Early Tuesday morning the front doors of the Harold B. Lee Library opened wide to welcome its newest tenant: Suzan the orangutan. Jeff Harris, director of the BYU “Ark” project launched in 2008, confirmed that she is happily adjusting to cage #2545 on the 8th underground level of the complex next to her male counterpart Rick, and that her arrival marks the completion of the 8 year initiative of the library to gather and preserve all forms of life in preparation for the end of the world.
“Cats, dogs, whales, fire-breathing ants, man-eating flies.. you name it, and we’ve without a doubt sent our greatest scientific minds to covertly hunt it down in a jungle somewhere in the world and pump it full of tranquilizer darts until it accepted its divinely appointed role of repopulating the post-apocalyptic world.” Jeff explained, guiding us through just a small portion of the vast damp underground corridors of the Harold B. Lee library that make up what will one day be “the only hope for the survival of mankind.”
But collecting a pair of each of Earth’s 8.7 million species was only a small part of the library’s concentrated 8 year “save the earth” endeavor. Attempting to honor Harold B Lee’s dying wish that the library become “a place where the saints can flourish and outlive a decade of solar flares, giant meteors, tidal waves, giant volcanoes and zombie hordes that most certainly will accompany the last days,” the Library staff concurrently began assembling a ten year store of food.

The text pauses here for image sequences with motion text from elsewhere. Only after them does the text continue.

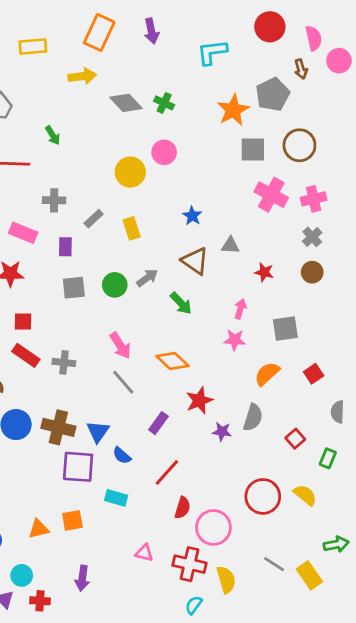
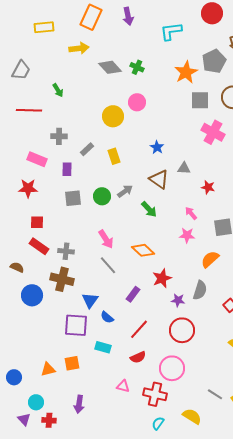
pink arrow: (240, 309) -> (191, 213), turned -56
brown cross: (58, 427) -> (62, 279), moved
red circle: (263, 496) -> (182, 330), moved
red semicircle: (182, 508) -> (138, 357), moved, turned 49
yellow semicircle: (226, 580) -> (192, 416), moved, turned -42

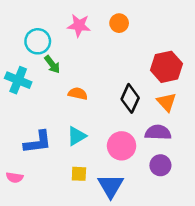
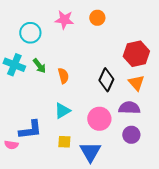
green arrow: (52, 64) -> (39, 66), moved
orange semicircle: (78, 94) -> (63, 76), turned 63
blue L-shape: (38, 142) -> (30, 130), moved

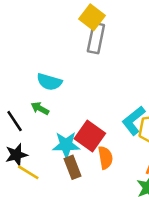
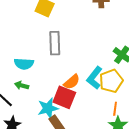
gray rectangle: (96, 38) -> (55, 43), moved
orange semicircle: (105, 158) -> (72, 82), moved, turned 72

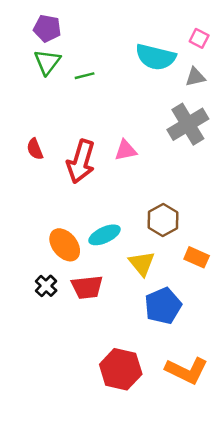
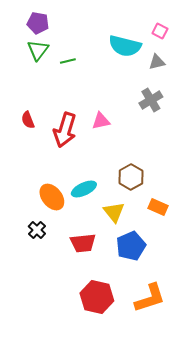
gray cross: (188, 124) -> (151, 100), size x0.7
red trapezoid: (87, 287) -> (83, 243), moved
orange L-shape: (187, 371) -> (150, 298), turned -44

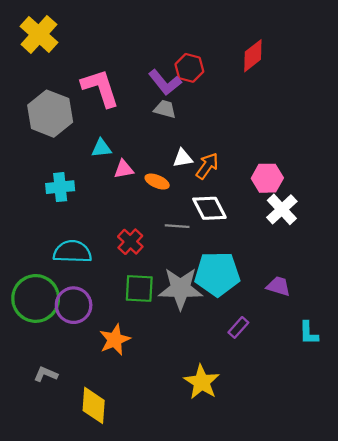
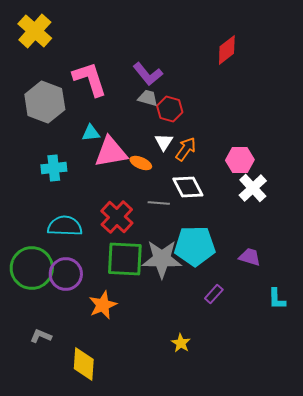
red hexagon: (189, 68) -> (170, 109), moved
white triangle: (183, 158) -> (164, 142), turned -48
pink triangle: (124, 169) -> (111, 152), size x1.8
red cross: (130, 242) -> (117, 217), size x1.4
green square: (139, 288) -> (125, 259), size x1.4
yellow star: (202, 382) -> (181, 343), size x0.6

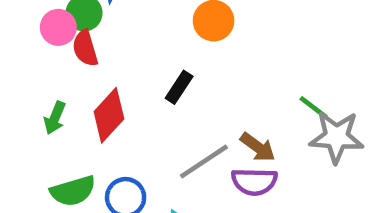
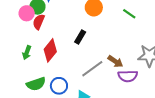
red semicircle: (85, 48) -> (39, 22), turned 42
green line: (313, 107) -> (129, 14), moved
purple semicircle: (254, 182) -> (128, 76), moved

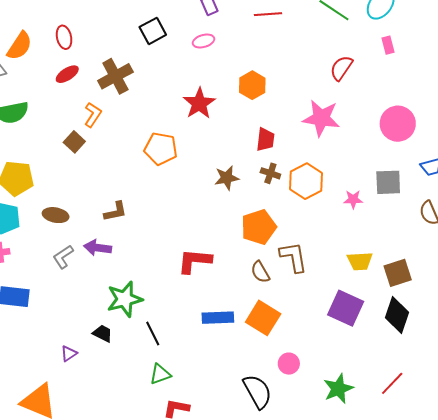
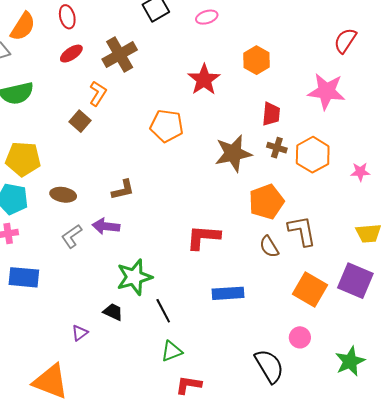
brown star: (227, 178) -> (233, 153), size x1.5
orange square: (263, 318) -> (310, 289), moved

“It really began sooner than 2008 even. Days after Ezra Taft Benson spoke in 1974 on food storage we were throwing left over cougar tails and pizza crusts into a mini-fridge in the back of my first-floor office. We all were asked to participate.” Retired librarian Vanessa related, shuffling through a pile of faded photographs depicting early attempts to begin the library’s journey to the stronghold it is today, “I could never have imagined then that the half-eaten frosted mint brownies I decided to save could possibly end up in the now two square mile freezer six stories underground off the west corner of our university’s library. Some nights I can almost picture my grandson there, surviving nuclear war off all those hard years of work.”
Thanks to the visionary leadership of Jennifer Paustenbaugh and other senior librarians preceding her, Susan the orangutan and Vanessa’s grandson won’t have to wait out the five years it will take for radiation to blown off of campus in a state of ignorance and boredom. Coincidently the staff of the library have also been obsessively hoarding more than 6 million books over the 125 years since the organization’s foundation in 1892. They are stored on an absurdly excessive system of shelves over 98 miles in length. Some have from time to time pointedly questioned the administration’s approach of spending valuable resources on “wasteful” literature collection and preservation while earth sits of on the cusp of complete destruction.
“We felt compelled. Some would argue that that is the main purpose of a library.” Mrs. Paustenbaugh commented briefly when we reached out to her.
Walking through the expanse of the massive and critically important BYU structure, full of history, sweat, tears, and now every conceivable kind of living animal, one can almost hear the library’s motto echoing down the halls: “Learning by study and also by faith… and if everything goes down the toilet you better get here quick because we can only seat about 4,600 of you comfortably.”